Agenda
Gerrit Jan Kootstra
Cross-language structural priming as a mechanism of bilingual language use: Short-term and long-term effects
A fascinating aspect of language use is that it is adaptive: people continuously adapt and update their language use to the ongoing linguistic environment (e.g., Beckner et al., 2009; Chang & Dell, 2014). This is among other things visible in structural priming, the phenomenon whereby people’s production and interpretation of sentences is influenced by the structure of other sentences they have recently heard or produced themselves (e.g., Pickering & Ferreira, 2008). For example, when someone is asked to describe a picture of a waiter giving a drink to a customer, the choice to use a prepositional-object structure (“the waiter gives a drink to the customer”) or a double-object structure (“the waiter gives the customer a drink”) is influenced by whether the speaker has recently heard (or used) a prepositional-object structure or double-object structure.

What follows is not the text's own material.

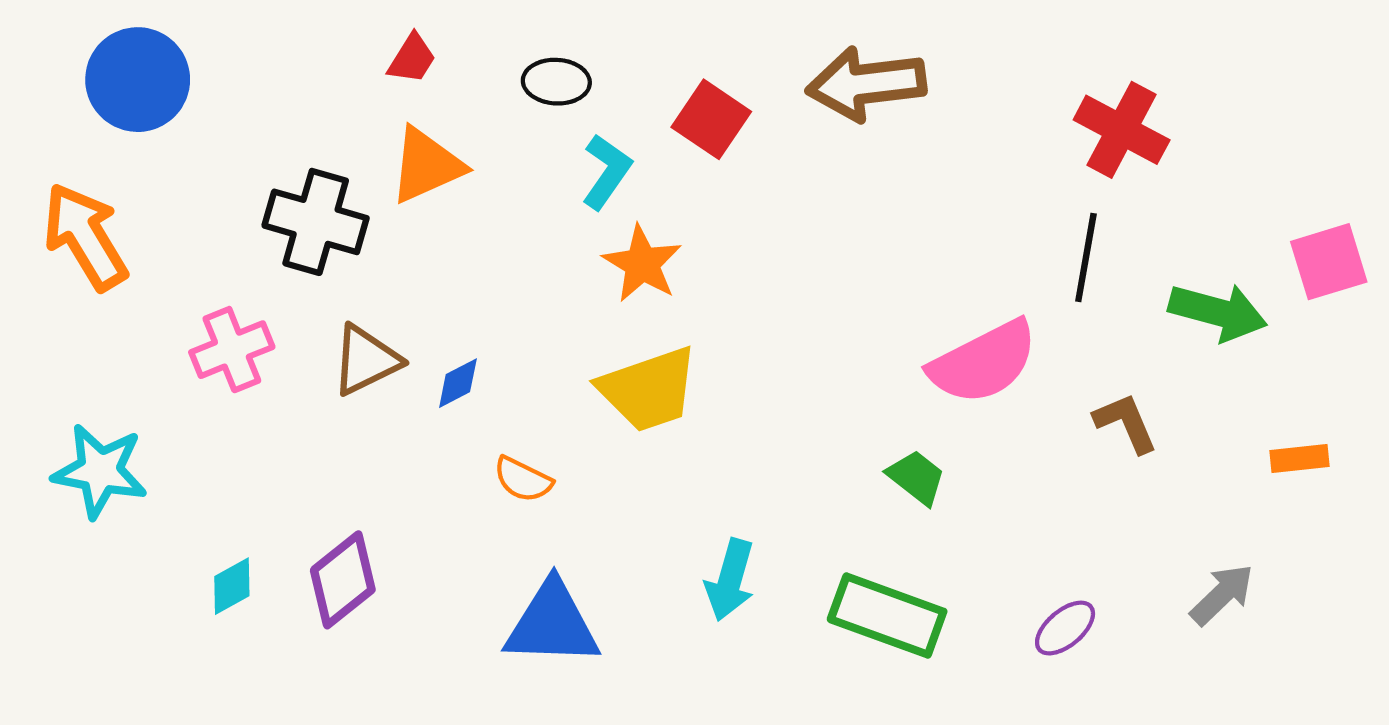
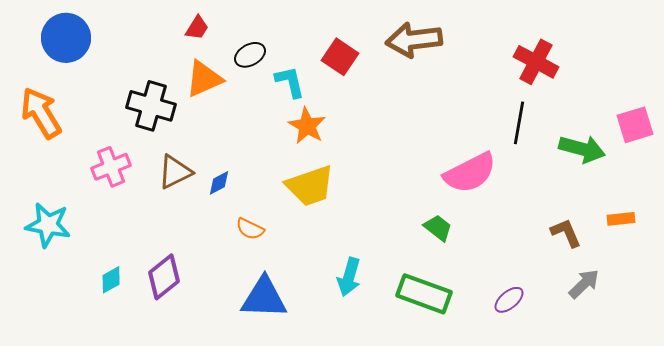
black ellipse: (556, 82) -> (250, 55), moved, turned -32
cyan L-shape: (607, 172) -> (290, 82), turned -48
brown L-shape: (1126, 423) -> (566, 233), moved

Interestingly, structural priming effects have not only been found within languages, but also between languages in bilinguals (e.g., Van Gompel & Arai, 2018). This indicates that syntactic processing in one language is influenced by people’s experience with syntactic processing in another language, and thus that cross-language structural priming may well serve as a mechanism underlying language contact phenomena, such as cross-linguistic influence in bilinguals and second language learners (Serratrice, 2016) and code-switching (Kootstra, van Hell, & Dijkstra, 2010). Another important finding is that cross-language structural priming does not only have short-term effects but also longer-term effects (e.g., Kootstra & Doedens, 2016). This suggests that cross-language structural priming may also constitute a mechanism underlying long-term effects of language contact, such as contact-induced language change (Kootstra & Şahin, 2018). In this talk, I will present a number of experimental studies, based on both bilingual adults and children and with various languages, in which this interplay between short-term and long-term priming in bilingual language use is reflected, not only in sentence production but also in sentence comprehension. These results provide insights into the potential role of cross-language structural priming as a cognitive mechanism of language contact phenomena, such as cross-linguistic influence and contact-induced language change.